A novel one-step supercritical hydrothermal synthesis method was developed in this study to prepare magnetic zeolites from fly ash (FA) and iron-containing wastes (red mud (RM) and steel slag (SS)) for removing elemental mercury (Hg-0) from flue gas. The efficiency of these magnetic zeolites for Hg-0 removal and their regeneration and recyclability were evaluated using a fixed-bed reactor. The crystal structure, chemical compositions, surface chemistry, and Brunauer-Emmett-Teller specific surface area of the prepared magnetic zeolites were investigated by X-ray diffraction, inductively coupled plasma optical emission spectrometry, X-ray photoelectron spectroscopy, and nitrogen adsorption experiments. The main crystalline phase of the synthetic magnetic zeolite is cancrinite. SS is rich in iron oxide; therefore, the mixture of FA and SS containing 11-15% iron oxide was found to be a better precursor for preparing magnetic zeolite with better performance for Hg removal. The efficiency of Hg-0 removal over magnetic zeolites was above 80% in the presence of hydrochloric acid (HCl, 10-100 ppm).
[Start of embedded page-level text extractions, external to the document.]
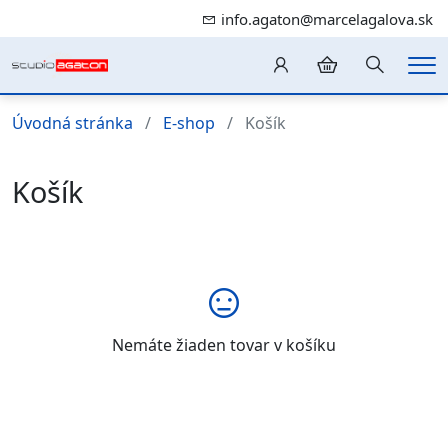
info.agaton@marcelagalova.sk
Hledání
Me
Úvodná stránka
E-shop
Košík
Košík
Nemáte žiaden tovar v košíku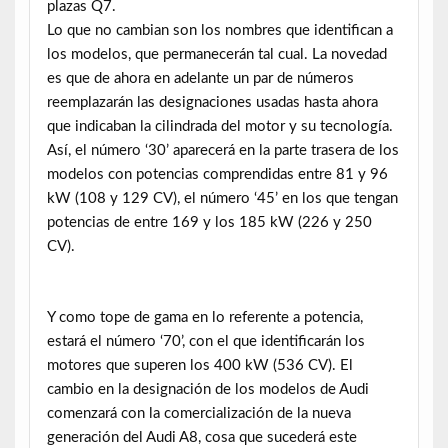
plazas Q7.
Lo que no cambian son los nombres que identifican a
los modelos, que permanecerán tal cual. La novedad
es que de ahora en adelante un par de números
reemplazarán las designaciones usadas hasta ahora
que indicaban la cilindrada del motor y su tecnología.
Así, el número ‘30’ aparecerá en la parte trasera de los
modelos con potencias comprendidas entre 81 y 96
kW (108 y 129 CV), el número ‘45’ en los que tengan
potencias de entre 169 y los 185 kW (226 y 250
CV).
Y como tope de gama en lo referente a potencia,
estará el número ‘70’, con el que identificarán los
motores que superen los 400 kW (536 CV). El
cambio en la designación de los modelos de Audi
comenzará con la comercialización de la nueva
generación del Audi A8, cosa que sucederá este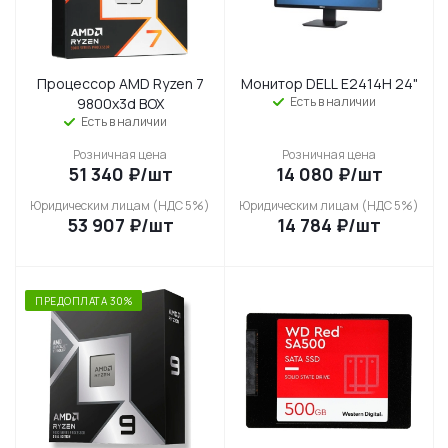
Процессор AMD Ryzen 7
Монитор DELL E2414H 24"
Есть в наличии
9800x3d BOX
Есть в наличии
Розничная цена
Розничная цена
51 340
₽
/шт
14 080
₽
/шт
Юридическим лицам (НДС 5%)
Юридическим лицам (НДС 5%)
53 907
₽
/шт
14 784
₽
/шт
ПРЕДОПЛАТА 30%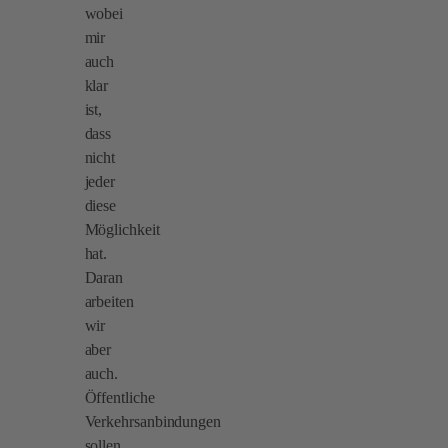
wobei
mir
auch
klar
ist,
dass
nicht
jeder
diese
Möglichkeit
hat.
Daran
arbeiten
wir
aber
auch.
Öffentliche
Verkehrsanbindungen
sollen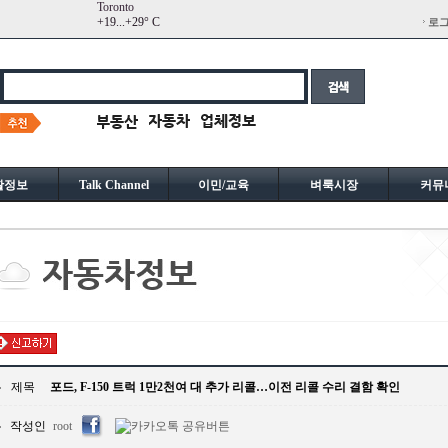
Toronto
+
19...
+
29° C
로
활정보
Talk Channel
이민/교육
벼룩시장
커뮤
제목
포드, F-150 트럭 1만2천여 대 추가 리콜…이전 리콜 수리 결함 확인
작성인
root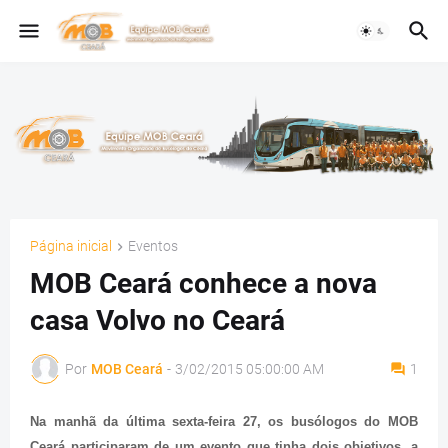
Página inicial
Eventos
MOB Ceará conhece a nova
casa Volvo no Ceará
Por
MOB Ceará
-
3/02/2015 05:00:00 AM
1
Na manhã da última sexta-feira 27, os busólogos do MOB
Ceará participaram de um evento que tinha dois objetivos, a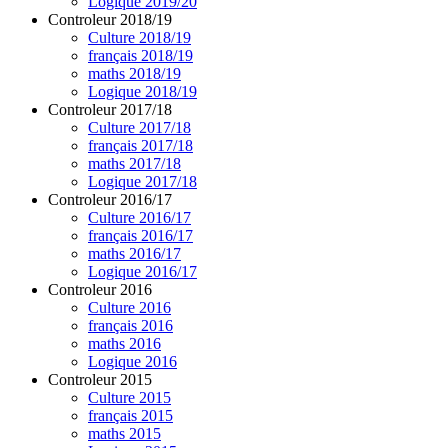
Logique 2019/20
Controleur 2018/19
Culture 2018/19
français 2018/19
maths 2018/19
Logique 2018/19
Controleur 2017/18
Culture 2017/18
français 2017/18
maths 2017/18
Logique 2017/18
Controleur 2016/17
Culture 2016/17
français 2016/17
maths 2016/17
Logique 2016/17
Controleur 2016
Culture 2016
français 2016
maths 2016
Logique 2016
Controleur 2015
Culture 2015
français 2015
maths 2015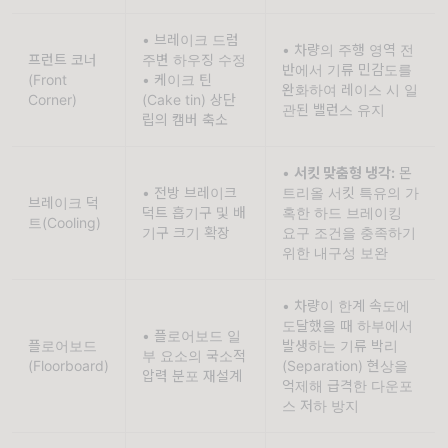
• 브레이크 드럼 
• 차량의 주행 영역 전
프런트 코너
주변 하우징 수정
반에서 기류 민감도를 
(Front 
• 케이크 틴
완화하여 레이스 시 일
Corner)
(Cake tin) 상단 
관된 밸런스 유지
립의 캠버 축소
• 
서킷 맞춤형 냉각:
 몬
• 전방 브레이크 
트리올 서킷 특유의 가
브레이크 덕
덕트 흡기구 및 배
혹한 하드 브레이킹 
트(Cooling)
기구 크기 확장
요구 조건을 충족하기 
위한 내구성 보완
• 차량이 한계 속도에 
도달했을 때 하부에서 
• 플로어보드 일
플로어보드
발생하는 기류 박리
부 요소의 국소적 
(Floorboard)
(Separation) 현상을 
압력 분포 재설계
억제해 급격한 다운포
스 저하 방지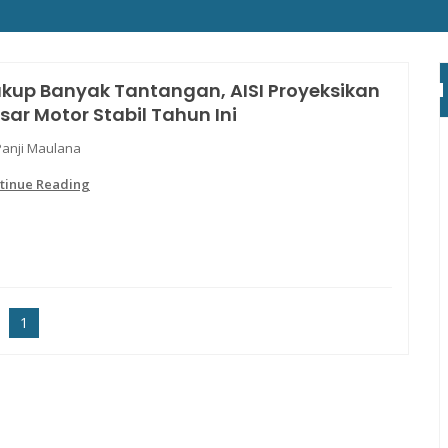
kup Banyak Tantangan, AISI Proyeksikan
sar Motor Stabil Tahun Ini
Panji Maulana
tinue Reading
1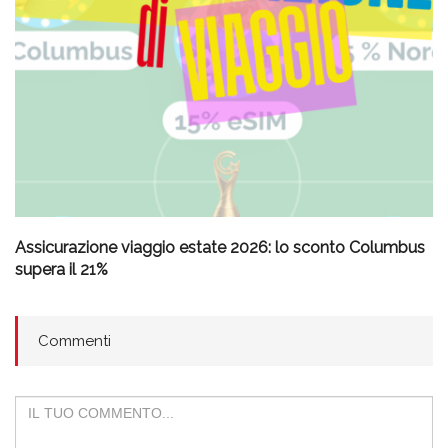
Assicurazione viaggio estate 2026: lo sconto Columbus
supera il 21%
Commenti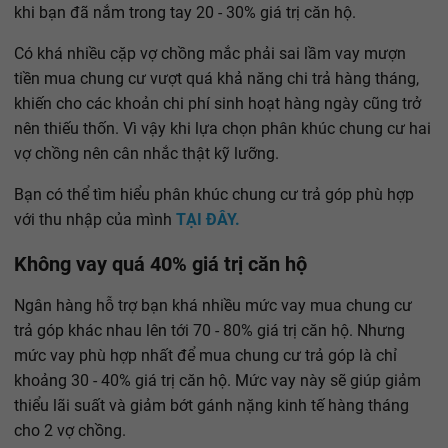
khi bạn đã nắm trong tay 20 - 30% giá trị căn hộ.
Có khá nhiều cặp vợ chồng mắc phải sai lầm vay mượn
tiền mua chung cư vượt quá khả năng chi trả hàng tháng,
khiến cho các khoản chi phí sinh hoạt hàng ngày cũng trở
nên thiếu thốn. Vì vậy khi lựa chọn phân khúc chung cư hai
vợ chồng nên cân nhắc thật kỹ lưỡng.
Bạn có thể tìm hiểu phân khúc chung cư trả góp phù hợp
với thu nhập của mình
TẠI ĐÂY.
Không vay quá 40% giá trị căn hộ
Ngân hàng hỗ trợ bạn khá nhiều mức vay mua chung cư
trả góp khác nhau lên tới 70 - 80% giá trị căn hộ. Nhưng
mức vay phù hợp nhất để mua chung cư trả góp là chỉ
khoảng 30 - 40% giá trị căn hộ. Mức vay này sẽ giúp giảm
thiểu lãi suất và giảm bớt gánh nặng kinh tế hàng tháng
cho 2 vợ chồng.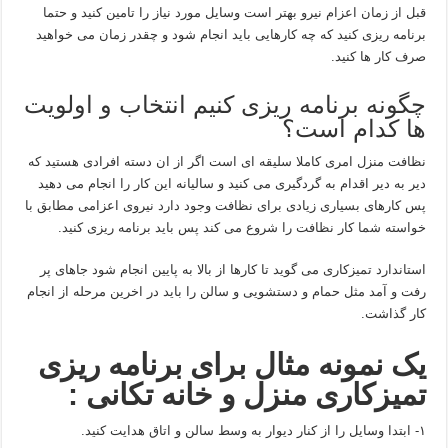
قبل از زمان اعزام نیرو بهتر است وسایل مورد نیاز را تامین کنید و حتما
برنامه ریزی کنید که چه کارهایی باید انجام شود و چقدر زمان می خواهید
صرف کار ها کنید.
چگونه برنامه ریزی کنیم انتخاب و اولویت
ها کدام است؟
نظافت منزل امری کاملا سلیقه ای است اگر از ان دسته افرادی هستید که
دیر به دیر اقدام به گردگیری می کنید و سالیانه این کار را انجام می دهید
پس کارهای بسیاری زیادی برای نظافت وجود دارد نیروی اعزامی مطابق با
خواسته شما کار نظافت را شروع می کند پس باید برنامه ریزی کنید.
استاندارد تمیزکاری می گوید تا کارها از بالا به پایین انجام شود جاهای پر
رفت و آمد مثل حمام و دستشویی و سالن را باید در اخرین مرحله از انجام
کار گذاشت.
یک نمونه مثال برای برنامه ریزی
تمیزکاری منزل و خانه تکانی :
۱- ابتدا وسایل را از کنار دیوار به وسط سالن و اتاق هدایت کنید.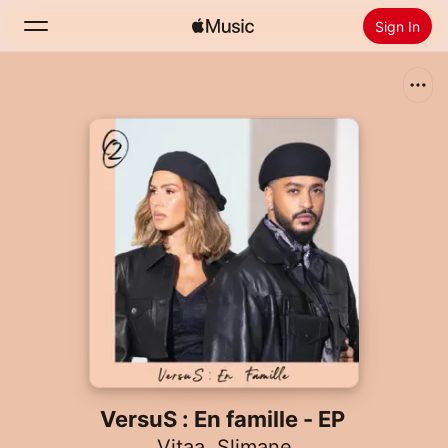
Sign In
Search
Home
New
Install Apple Music
Radio
VersuS : En famille - EP
Vitaa
,
Slimane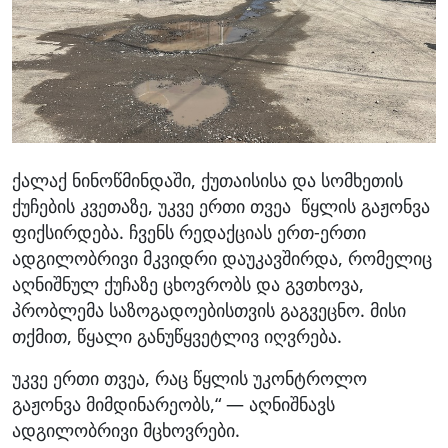
ქალაქ ნინოწმინდაში, ქუთაისისა და სომხეთის
ქუჩების კვეთაზე, უკვე ერთი თვეა წყლის გაჟონვა
ფიქსირდება. ჩვენს რედაქციას ერთ-ერთი
ადგილობრივი მკვიდრი დაუკავშირდა, რომელიც
აღნიშნულ ქუჩაზე ცხოვრობს და გვთხოვა,
პრობლემა საზოგადოებისთვის გაგვეცნო. მისი
თქმით, წყალი განუწყვეტლივ იღვრება.
უკვე ერთი თვეა, რაც წყლის უკონტროლო
გაჟონვა მიმდინარეობს,“ — აღნიშნავს
ადგილობრივი მცხოვრები.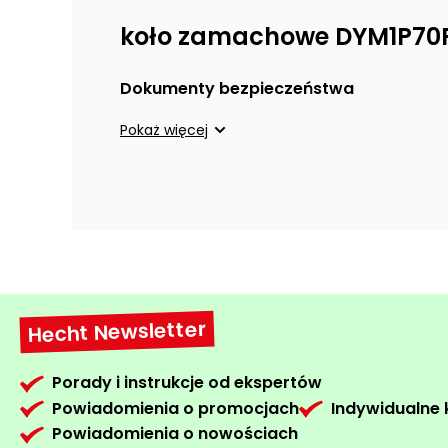
koło zamachowe DYM1P70
Dokumenty bezpieczeństwa
Pokaż więcej
Hecht Newsletter
Porady i instrukcje od ekspertów
Powiadomienia o promocjach
Indywidualne
Powiadomienia o nowościach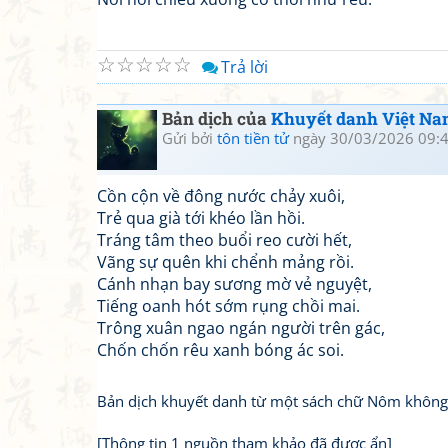
☆
☆
☆
☆
☆
Trả lời
Bản dịch của
Khuyết danh Việt N
Gửi bởi
tôn tiền tử
ngày 30/03/2026 09:
Cồn cộn về đông nước chảy xuôi,
Trẻ qua già tới khéo lần hồi.
Tráng tâm theo buổi reo cười hết,
Vãng sự quên khi chểnh mảng rồi.
Cánh nhạn bay sương mờ vẻ nguyệt,
Tiếng oanh hót sớm rụng chồi mai.
Trông xuân ngao ngán người trên gác,
Chốn chốn rêu xanh bóng ác soi.
Bản dịch khuyết danh từ một sách chữ Nôm không 
[Thông tin 1 nguồn tham khảo đã được ẩn]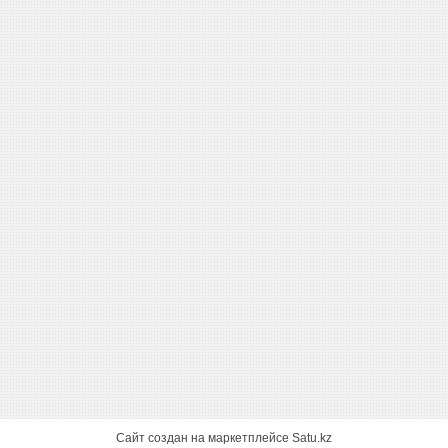
Сайт создан на маркетплейсе
Satu.kz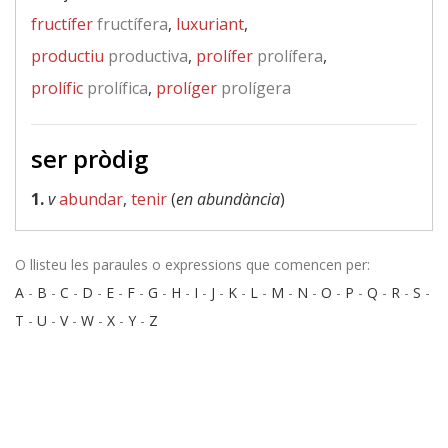
fructífer
fructífera
,
luxuriant
,
productiu
productiva
,
prolífer
prolífera
,
prolífic
prolífica
,
prolíger
prolígera
ser pròdig
1.
v
abundar
,
tenir
(
en abundància
)
O llisteu les paraules o expressions que comencen per:
A
-
B
-
C
-
D
-
E
-
F
-
G
-
H
-
I
-
J
-
K
-
L
-
M
-
N
-
O
-
P
-
Q
-
R
-
S
-
T
-
U
-
V
-
W
-
X
-
Y
-
Z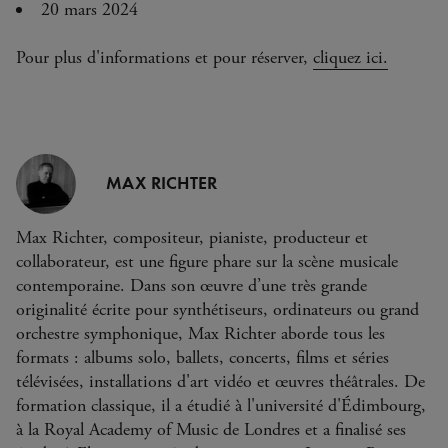
20 mars 2024
Pour plus d'informations et pour réserver,
cliquez ici.
MAX RICHTER
MAX RICHTER
Max Richter, compositeur, pianiste, producteur et
Max Richter, compositeur, pianiste, producteur et
collaborateur, est une figure phare sur la scène musicale
collaborateur, est une figure phare sur la scène musicale
contemporaine. Dans son œuvre d’une très grande
contemporaine. Dans son œuvre d’une très grande
originalité écrite pour synthétiseurs, ordinateurs ou grand
originalité écrite pour synthétiseurs, ordinateurs ou grand
orchestre symphonique, Max Richter aborde tous les
orchestre symphonique, Max Richter aborde tous les
formats : albums solo, ballets, concerts, films et séries
formats : albums solo, ballets, concerts, films et séries
télévisées, installations d'art vidéo et œuvres théâtrales. De
télévisées, installations d'art vidéo et œuvres théâtrales. De
formation classique, il a étudié à l'université d'Édimbourg,
formation classique, il a étudié à l'université d'Édimbourg,
à la Royal Academy of Music de Londres et a finalisé ses
à la Royal Academy of Music de Londres et a finalisé ses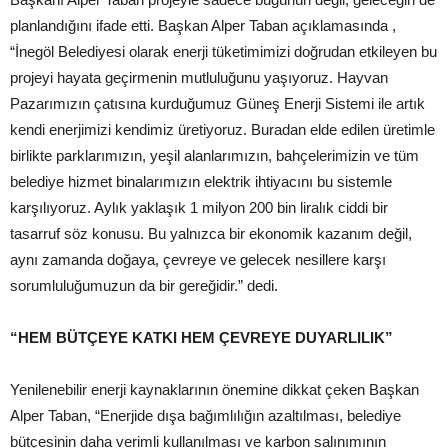
planlandığını ifade etti. Başkan Alper Taban açıklamasında ,
“İnegöl Belediyesi olarak enerji tüketimimizi doğrudan etkileyen bu
projeyi hayata geçirmenin mutluluğunu yaşıyoruz. Hayvan
Pazarımızın çatısına kurduğumuz Güneş Enerji Sistemi ile artık
kendi enerjimizi kendimiz üretiyoruz. Buradan elde edilen üretimle
birlikte parklarımızın, yeşil alanlarımızın, bahçelerimizin ve tüm
belediye hizmet binalarımızın elektrik ihtiyacını bu sistemle
karşılıyoruz. Aylık yaklaşık 1 milyon 200 bin liralık ciddi bir
tasarruf söz konusu. Bu yalnızca bir ekonomik kazanım değil,
aynı zamanda doğaya, çevreye ve gelecek nesillere karşı
sorumluluğumuzun da bir gereğidir.” dedi.
“HEM BÜTÇEYE KATKI HEM ÇEVREYE DUYARLILIK”
Yenilenebilir enerji kaynaklarının önemine dikkat çeken Başkan
Alper Taban, “Enerjide dışa bağımlılığın azaltılması, belediye
bütçesinin daha verimli kullanılması ve karbon salınımının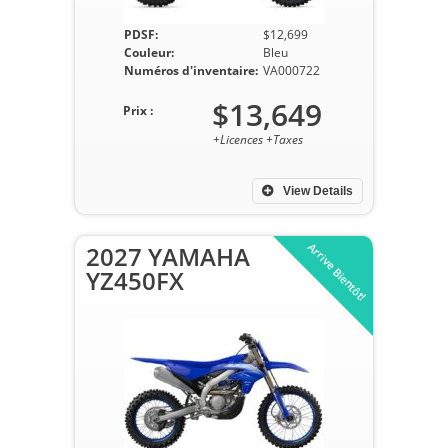
PDSF:
$12,699
Couleur:
Bleu
Numéros d'inventaire:
VA000722
$13,649
Prix :
+Licences +Taxes
View Details
Arrive Bientôt!
2027 YAMAHA
YZ450FX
This study indicates that the mechanism of Hg-0 removal over magnetic zeolite in simulated atmosphere containing HCl follows the Eley-Rideal mechanism. Moreover, pre-adsorption of HCl leads to the generation of the active Cl*, which is the main reason that the Hg-0 removal efficiency of the HCl-modified zeolite within the temperature range of 50-300 degrees C was above 80%.